Iguana hunting isn’t the most common way to build a youth group, but down here, you never know what will bring people together. Last week as I was working at home, I heard a crowd of guys in front of our house. I went out to see who it was and recognized a couple of them kids I knew from town. I asked them what they were up to and they told me that they were hunting iguanas (illegal but a traditional source of food in the Afro-Caribbean diet). The showed me what they were hunting them with…sling-shots made from tree branches and rubber straps. These guys had pretty good aim, too. They had already bagged one and were on the hunt for a second one. We figured that all the hunting would give them quite an appetite so Amy suggested that I invite them back to the house when they were done to help us finish off a giant pot of soup (iguana free) that she had cooked the night before. I followed them down the road towards the river and gave them the invitation to come eat lunch whenever they finished hunting. Teenagers are teenagers no matter the culture or the part of the world, so they all accepted, decided they were done hunting and came to the house right away. We spent the next two hours hanging out with five, then six teenagers as they downed every bit of soup, bread and cookies that came their way. We had a blast getting to know them a little better and they really seemed to enjoy hanging with the gringos.

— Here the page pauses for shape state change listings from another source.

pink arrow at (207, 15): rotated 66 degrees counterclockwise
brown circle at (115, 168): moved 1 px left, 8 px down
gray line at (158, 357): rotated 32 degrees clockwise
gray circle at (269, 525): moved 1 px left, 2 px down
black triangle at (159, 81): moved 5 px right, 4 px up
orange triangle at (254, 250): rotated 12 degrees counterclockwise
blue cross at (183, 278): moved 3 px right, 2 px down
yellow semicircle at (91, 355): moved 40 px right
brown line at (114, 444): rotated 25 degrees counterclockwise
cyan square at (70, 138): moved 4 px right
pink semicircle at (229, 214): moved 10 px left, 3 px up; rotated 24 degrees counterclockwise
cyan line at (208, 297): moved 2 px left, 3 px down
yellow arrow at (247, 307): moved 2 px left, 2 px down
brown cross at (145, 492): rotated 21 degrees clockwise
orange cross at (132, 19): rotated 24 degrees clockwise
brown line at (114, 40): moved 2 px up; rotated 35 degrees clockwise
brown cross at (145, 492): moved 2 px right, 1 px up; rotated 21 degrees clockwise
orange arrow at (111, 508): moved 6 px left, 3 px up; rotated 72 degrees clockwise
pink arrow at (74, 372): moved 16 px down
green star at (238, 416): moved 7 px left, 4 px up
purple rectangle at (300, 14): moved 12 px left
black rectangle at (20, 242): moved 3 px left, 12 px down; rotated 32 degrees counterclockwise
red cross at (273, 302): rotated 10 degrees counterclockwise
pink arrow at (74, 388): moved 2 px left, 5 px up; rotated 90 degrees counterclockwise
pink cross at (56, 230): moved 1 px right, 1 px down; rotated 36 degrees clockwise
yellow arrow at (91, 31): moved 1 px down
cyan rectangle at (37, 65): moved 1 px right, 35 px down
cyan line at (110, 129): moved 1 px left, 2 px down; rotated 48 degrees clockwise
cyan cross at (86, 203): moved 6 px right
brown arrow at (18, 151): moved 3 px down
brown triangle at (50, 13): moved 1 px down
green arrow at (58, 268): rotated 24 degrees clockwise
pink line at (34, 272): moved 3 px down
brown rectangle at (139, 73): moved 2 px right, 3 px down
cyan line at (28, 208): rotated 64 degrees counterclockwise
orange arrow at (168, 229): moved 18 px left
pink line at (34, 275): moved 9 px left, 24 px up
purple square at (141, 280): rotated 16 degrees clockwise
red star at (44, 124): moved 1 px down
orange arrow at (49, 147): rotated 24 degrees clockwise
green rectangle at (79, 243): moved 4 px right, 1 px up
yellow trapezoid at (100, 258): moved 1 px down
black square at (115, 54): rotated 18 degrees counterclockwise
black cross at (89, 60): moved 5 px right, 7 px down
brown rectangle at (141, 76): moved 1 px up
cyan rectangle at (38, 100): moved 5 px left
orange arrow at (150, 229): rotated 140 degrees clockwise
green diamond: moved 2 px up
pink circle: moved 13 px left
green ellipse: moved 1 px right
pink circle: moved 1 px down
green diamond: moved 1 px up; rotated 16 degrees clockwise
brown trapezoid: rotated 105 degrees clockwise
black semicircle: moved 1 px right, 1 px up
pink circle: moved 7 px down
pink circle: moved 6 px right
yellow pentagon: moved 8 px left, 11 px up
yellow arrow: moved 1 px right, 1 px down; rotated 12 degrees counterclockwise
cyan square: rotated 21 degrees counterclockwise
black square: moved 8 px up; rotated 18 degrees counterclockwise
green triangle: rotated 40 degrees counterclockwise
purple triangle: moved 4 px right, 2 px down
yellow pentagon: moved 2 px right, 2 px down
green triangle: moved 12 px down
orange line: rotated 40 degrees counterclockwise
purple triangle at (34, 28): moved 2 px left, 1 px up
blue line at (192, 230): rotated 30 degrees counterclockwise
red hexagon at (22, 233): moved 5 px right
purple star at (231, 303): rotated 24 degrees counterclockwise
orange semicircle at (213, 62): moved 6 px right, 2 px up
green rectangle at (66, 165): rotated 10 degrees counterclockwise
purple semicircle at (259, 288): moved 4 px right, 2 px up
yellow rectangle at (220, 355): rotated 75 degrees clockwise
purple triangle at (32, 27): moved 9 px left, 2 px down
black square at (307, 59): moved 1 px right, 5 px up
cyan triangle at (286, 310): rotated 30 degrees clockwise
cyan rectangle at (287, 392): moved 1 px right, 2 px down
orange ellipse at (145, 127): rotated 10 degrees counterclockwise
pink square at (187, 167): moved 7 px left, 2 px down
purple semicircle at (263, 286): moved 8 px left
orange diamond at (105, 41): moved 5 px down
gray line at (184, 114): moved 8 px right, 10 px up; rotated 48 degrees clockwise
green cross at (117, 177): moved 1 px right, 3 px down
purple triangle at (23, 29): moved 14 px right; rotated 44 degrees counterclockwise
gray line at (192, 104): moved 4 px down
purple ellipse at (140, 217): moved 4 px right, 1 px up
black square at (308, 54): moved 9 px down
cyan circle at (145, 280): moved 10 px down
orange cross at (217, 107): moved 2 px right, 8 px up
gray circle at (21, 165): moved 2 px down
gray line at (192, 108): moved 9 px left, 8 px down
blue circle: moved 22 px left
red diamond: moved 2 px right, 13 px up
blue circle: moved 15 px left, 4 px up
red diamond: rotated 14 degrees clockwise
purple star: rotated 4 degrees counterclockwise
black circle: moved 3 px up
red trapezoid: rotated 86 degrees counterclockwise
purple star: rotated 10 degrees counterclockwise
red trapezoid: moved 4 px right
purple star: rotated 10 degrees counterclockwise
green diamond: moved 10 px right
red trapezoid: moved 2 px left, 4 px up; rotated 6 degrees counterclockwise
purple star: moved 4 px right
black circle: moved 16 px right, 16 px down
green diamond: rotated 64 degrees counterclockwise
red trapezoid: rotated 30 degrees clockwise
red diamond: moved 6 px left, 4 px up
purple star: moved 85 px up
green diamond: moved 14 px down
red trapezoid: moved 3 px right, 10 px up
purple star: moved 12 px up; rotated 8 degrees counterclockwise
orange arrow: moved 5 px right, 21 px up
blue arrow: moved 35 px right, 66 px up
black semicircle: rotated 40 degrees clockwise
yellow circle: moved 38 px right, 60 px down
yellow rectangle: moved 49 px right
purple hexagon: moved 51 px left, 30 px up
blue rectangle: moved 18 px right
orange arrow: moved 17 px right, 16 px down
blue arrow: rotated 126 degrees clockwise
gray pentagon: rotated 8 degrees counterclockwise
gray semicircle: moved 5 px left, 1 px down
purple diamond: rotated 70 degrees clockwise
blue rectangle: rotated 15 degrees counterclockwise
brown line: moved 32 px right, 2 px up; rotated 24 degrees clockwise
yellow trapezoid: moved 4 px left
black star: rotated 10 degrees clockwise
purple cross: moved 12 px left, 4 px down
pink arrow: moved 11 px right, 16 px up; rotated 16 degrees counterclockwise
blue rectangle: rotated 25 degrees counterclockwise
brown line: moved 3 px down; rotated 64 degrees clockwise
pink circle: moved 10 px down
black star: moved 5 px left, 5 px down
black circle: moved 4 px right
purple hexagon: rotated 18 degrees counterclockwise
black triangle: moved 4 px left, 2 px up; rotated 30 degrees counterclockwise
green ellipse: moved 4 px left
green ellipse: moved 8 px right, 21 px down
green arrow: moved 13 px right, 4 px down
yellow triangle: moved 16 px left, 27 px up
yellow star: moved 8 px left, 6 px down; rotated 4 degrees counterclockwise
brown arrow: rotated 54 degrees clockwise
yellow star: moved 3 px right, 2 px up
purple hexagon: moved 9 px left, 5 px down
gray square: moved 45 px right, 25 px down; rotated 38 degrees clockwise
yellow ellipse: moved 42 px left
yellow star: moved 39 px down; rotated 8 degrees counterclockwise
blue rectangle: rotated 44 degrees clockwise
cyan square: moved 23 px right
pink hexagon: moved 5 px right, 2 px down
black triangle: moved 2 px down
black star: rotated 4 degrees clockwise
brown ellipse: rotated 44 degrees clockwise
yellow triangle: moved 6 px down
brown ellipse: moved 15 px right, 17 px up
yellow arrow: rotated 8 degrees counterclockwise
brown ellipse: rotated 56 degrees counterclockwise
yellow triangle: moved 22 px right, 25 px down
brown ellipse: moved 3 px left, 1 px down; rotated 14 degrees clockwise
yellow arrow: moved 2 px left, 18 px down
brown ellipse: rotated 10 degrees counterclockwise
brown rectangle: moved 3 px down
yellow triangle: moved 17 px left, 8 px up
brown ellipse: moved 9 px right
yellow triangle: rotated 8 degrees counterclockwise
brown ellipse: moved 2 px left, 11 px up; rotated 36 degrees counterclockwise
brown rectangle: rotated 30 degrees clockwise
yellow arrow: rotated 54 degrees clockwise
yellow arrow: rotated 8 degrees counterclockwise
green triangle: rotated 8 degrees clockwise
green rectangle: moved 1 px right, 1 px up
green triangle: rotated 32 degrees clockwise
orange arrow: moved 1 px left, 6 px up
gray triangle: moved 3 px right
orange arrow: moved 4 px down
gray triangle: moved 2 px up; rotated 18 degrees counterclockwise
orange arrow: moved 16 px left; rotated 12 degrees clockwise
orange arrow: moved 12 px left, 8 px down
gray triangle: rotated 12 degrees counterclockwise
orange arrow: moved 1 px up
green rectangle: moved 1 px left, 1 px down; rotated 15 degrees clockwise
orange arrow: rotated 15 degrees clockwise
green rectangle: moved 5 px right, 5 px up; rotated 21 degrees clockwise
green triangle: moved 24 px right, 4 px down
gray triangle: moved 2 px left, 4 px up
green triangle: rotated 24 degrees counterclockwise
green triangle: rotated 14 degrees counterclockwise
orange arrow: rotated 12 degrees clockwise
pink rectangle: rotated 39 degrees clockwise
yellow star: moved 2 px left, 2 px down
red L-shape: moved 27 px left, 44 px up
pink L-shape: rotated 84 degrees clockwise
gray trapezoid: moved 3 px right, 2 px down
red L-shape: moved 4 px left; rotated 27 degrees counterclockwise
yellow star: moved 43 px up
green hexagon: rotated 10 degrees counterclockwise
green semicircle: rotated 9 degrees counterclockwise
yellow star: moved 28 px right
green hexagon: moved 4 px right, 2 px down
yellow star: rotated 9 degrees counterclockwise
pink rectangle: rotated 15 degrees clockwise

These kinds of times are essential to what we’re trying to do down here. One thing that I have come to understand is how much effort and time it takes to gain the trust of these guys. I think that many of the people in the Afro-Caribbean culture, while seeming to be very outgoing and at times, “in your face”, are actually pretty shy when it comes to interactions that are outside of their control. For example, some of the guys can be pretty boisterous and rowdy out in the water or wandering around town in a pack, but get them in a different situation, say in front of a visiting mission group, and they will either run (literally) or try to fade into the background. I think they feel like they’re on display…like a curio in a museum. I can’t say I blame them for wanting to get out of situations that are uncomfortable…I often want to do the same. I just hope that as we do small things, like feed the troops while they’re hunting iguana, we gain their trust and friendship as individuals and eventually as a team. I know these guys are going to be spending quite a bit of time at the skate-park but for now, these small times are what builds relationships and gives us opportunities to tell them about Jesus and show the that he cares about them. You won’t find it mentioned in “The Purpose Driven Youth Group”, but iguana hunting may just be the world’s most over-looked strategy for getting a group of teenagers together.

Hanging Out

Hanging out…just plain old hanging out usually isn’t too productive…by most definitions of productive. It’s interesting then that many of the best and most productive times we’ve had here in Puerto Viejo involve “hanging out”. For example, this past Sunday evening we invited almost 20 people over to our house for Easter. For much of the time, we just hung out, ate and enjoyed each other’s company. I have found that sharing a meal is one of the best ways to get to know people and, for me the other is by going surfing with them.

Anyway, Easter Sunday night we spent a lot of time hanging out and getting to know each other better. It was a very mixed crowd, representing four different cultures and a wide variety of religious backgrounds. One of the guys that came is named Patrick. Patrick is the subject of a book entitled “In Search of Captain Zero” which was written by one of Patrick’s friends that went looking for him several years after Patrick had moved away from Long Island. It’s an interesting book…pretty rough reading in parts due to the language, etc… but I found it really interesting and in some ways, I felt like I knew Patrick before we even met him. Throughout the book, the author recounts various details of his life as he and his buddy Patrick, traveled around the world surfing, running drugs (crazy stories) and avoiding death on numerous occasions. These flashbacks are interspersed with accounts of things that take place along the way as Alan searches for his old friend.

It’s pretty interesting that Patrick is now living in a tent pretty much right in front of our house. This has given us an opportunity to really get to know him. He’s pretty solitary, but he loves kids and dogs and we have both. He also comes by to fill up his water bottles regularly. Well, one day last week, Amy invited him to spend Easter with us and he accepted. That night, he enjoyed the warmth of a family, a good potluck dinner and he also heard the gospel presented in a very straightforward, simple manner. Patrick listened, made some comments from time to time, and really seemed to enjoy himself. I know he’s not a Christian (he’ll happily tell you that himself) but I also know that God loves him very much and wants to change him from the inside out. Figuratively, God’s calling Patrick out of the tent in the woods and into the warmth of a house, with a family that cares about him.

Please pray that we’ll have more opportunities to hang out with Patrick…really getting to know him. Pray that God will work in his life and that he will one day experience everything that God has in store for him…forgiveness, new life, restoration. There’s lots of “Patricks” down here. God willing, we’ll continue to meet them and show them that there is a God who cares for each of them personally.